| Abner Mattoon|
| October 15, 1814 (1814-10-15) Locke, New York|
November 20, 1895, Oswego, New York, United States
Abner C. Mattoon Wikipedia
Abner Clough Mattoon (October 15, 1814 Locke, Cayuga County, New York – November 20, 1895 Oswego, Oswego County, New York) was an American merchant and politician from New York. He was the builder of the first tugboat that was steam powered that was built and operated west of the Hudson River.
He was born on October 15, 1814, in Locke, New York, to Henry Mattoon.
The family removed to Rochester in 1816. He attended the common schools, and at age 14 began to work on the canals as a horsedriver. Later, he removed to New York City, and then was for a few years a clerk on board a palace steamer on the Mississippi River.

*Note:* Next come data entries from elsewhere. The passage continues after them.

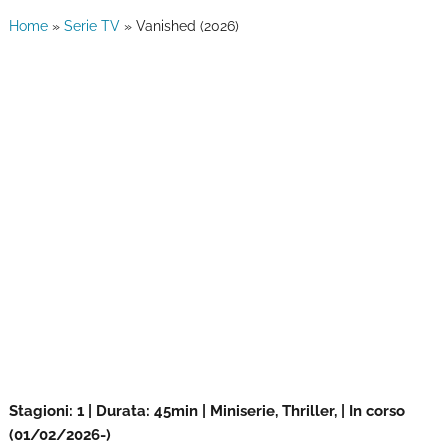
Home
»
Serie TV
»
Vanished (2026)
Stagioni: 1 | Durata: 45min | Miniserie, Thriller, | In corso
(01/02/2026-)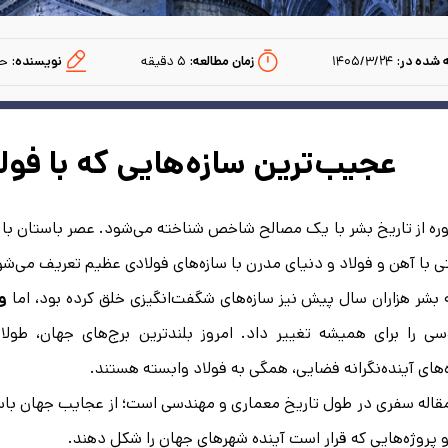
 شده در:
۱۴۰۵/۳/۲۴
زمان مطالعه:‌
۵
دقیقه
نویسنده:
حا
عجیب‌ترین سازه‌هایی که با فول
ره از تاریخ بشر با یک مصالح شاخص شناخته می‌شود. عصر باستان با
 با آهن و فولاد و دنیای مدرن با سازه‌های فولادی عظیم تعریف می‌شو
 بشر هزاران سال پیش نیز سازه‌های شگفت‌انگیزی خلق کرده بود، اما
و
ی را برای همیشه تغییر داد. امروز بلندترین برج‌های جهان، طولان
‌های آینده‌نگرانه فضایی، همگی به فولاد وابسته هستند.
قاله سفری در طول تاریخ معماری و مهندسی است؛ از عجایب جهان باس
 پروژه‌هایی که قرار است آینده شهرهای جهان را شکل دهند.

In 1844, he returned to Rochester. He married Caroline Nichols in 1844, and they had three children. The couple removed to New York City, and in 1847 to Oswego. He engaged in forwarding, milling, boat construction and the grain trade.
He entered politics as a Whig, became a Know Nothing, and then joined the Republican Party. In 1853, he was an alderman (3rd Ward) of Oswego.
He was a member of the New York State Assembly (Oswego Co., 1st D.) in 1863 and 1864.
He was a member of the New York State Senate (21st D.) in 1868 and 1869.
His health had been failing for a number of years, and he died on November 20, 1895, at his home in Oswego, New York.